La carpe de roseau est arrivée dans les lacs Michigan, Érié et Ontario. L’arrivée dans un lac est définie comme le signalement répété d’au moins une carpe de roseau dans au moins une partie du bassin du lac, durant une période continue de cinq ans.

Trois vecteurs potentiels d’entrée dans les bassins des Grands Lacs ont été déterminés et évalués : par connexion physique, rejet lié aux activités humaines et par des eaux de ballast de cargos hors mer. Dans le cas du lac Érié, on ignore encore si l’arrivée de la carpe de roseau diploïde a eu lieu par les vecteurs et voies d’entrée ci-dessus, ou si elle s’est propagée à partir d’un autre Grand Lac. La possession, l’importation, la propagation, le stockage, la vente et le transport de la carpe de roseau diploïde ou triploïde sont interdits au Michigan, au Minnesota, en Ontario et au Wisconsin.
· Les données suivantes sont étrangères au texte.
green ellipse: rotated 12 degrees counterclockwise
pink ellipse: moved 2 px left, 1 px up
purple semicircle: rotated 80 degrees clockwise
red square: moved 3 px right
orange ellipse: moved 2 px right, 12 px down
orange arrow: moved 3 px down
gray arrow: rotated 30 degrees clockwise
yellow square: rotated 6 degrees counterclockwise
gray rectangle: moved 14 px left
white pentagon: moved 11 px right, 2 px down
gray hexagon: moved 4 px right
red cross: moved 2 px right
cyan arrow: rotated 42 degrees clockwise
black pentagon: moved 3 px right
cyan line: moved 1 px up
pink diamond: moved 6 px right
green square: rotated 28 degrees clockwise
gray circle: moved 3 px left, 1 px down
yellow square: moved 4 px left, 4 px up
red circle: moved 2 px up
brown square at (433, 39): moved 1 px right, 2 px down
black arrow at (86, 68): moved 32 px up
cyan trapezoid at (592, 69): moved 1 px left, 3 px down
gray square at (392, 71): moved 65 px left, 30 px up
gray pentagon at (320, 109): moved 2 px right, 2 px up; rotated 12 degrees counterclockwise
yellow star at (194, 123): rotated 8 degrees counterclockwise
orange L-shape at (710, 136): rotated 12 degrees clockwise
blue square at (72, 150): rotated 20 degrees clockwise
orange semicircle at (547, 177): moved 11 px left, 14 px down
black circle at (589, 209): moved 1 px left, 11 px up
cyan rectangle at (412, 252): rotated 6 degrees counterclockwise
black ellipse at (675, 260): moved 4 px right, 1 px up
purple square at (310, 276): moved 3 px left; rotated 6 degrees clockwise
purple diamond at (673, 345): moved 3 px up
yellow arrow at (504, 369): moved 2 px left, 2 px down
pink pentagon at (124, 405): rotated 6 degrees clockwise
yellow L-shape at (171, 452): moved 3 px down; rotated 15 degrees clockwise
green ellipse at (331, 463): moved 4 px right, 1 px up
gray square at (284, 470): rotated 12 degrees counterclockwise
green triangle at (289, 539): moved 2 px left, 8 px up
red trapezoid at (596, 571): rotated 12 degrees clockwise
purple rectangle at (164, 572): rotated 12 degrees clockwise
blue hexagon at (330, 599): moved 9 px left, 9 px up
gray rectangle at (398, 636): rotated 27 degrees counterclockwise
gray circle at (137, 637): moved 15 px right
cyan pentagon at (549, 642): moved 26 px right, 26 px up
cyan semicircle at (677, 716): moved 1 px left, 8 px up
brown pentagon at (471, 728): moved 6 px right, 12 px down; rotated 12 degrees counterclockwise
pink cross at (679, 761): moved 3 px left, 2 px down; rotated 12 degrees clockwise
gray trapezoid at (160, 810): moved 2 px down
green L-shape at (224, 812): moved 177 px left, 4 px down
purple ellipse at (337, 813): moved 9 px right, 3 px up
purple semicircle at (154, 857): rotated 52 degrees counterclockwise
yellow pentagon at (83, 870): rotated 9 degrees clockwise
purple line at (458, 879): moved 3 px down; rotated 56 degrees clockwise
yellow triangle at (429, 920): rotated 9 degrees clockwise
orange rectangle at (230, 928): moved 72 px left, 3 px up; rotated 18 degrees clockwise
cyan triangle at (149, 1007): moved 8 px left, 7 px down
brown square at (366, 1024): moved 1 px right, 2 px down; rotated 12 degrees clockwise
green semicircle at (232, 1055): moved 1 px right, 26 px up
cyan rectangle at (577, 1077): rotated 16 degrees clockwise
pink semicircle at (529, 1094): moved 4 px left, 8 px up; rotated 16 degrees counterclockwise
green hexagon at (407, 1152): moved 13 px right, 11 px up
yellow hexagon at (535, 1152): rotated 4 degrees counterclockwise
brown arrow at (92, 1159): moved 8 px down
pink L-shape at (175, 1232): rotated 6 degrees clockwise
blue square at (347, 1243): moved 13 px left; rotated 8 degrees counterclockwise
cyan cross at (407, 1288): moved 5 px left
La carpe de roseau triploïde est autorisée dans les États de l’Illinois, de l’Indiana, de l’Ohio, de New York et de la Pennsylvanie. La possession de carpes de roseau diploïdes est permise en Iowa et au Missouri, ces États bordant au moins un des États des Grands Lacs (voir la figure 1). La réglementation et sa mise en application efficace joueront un rôle déterminant sur la probabilité d’arrivée.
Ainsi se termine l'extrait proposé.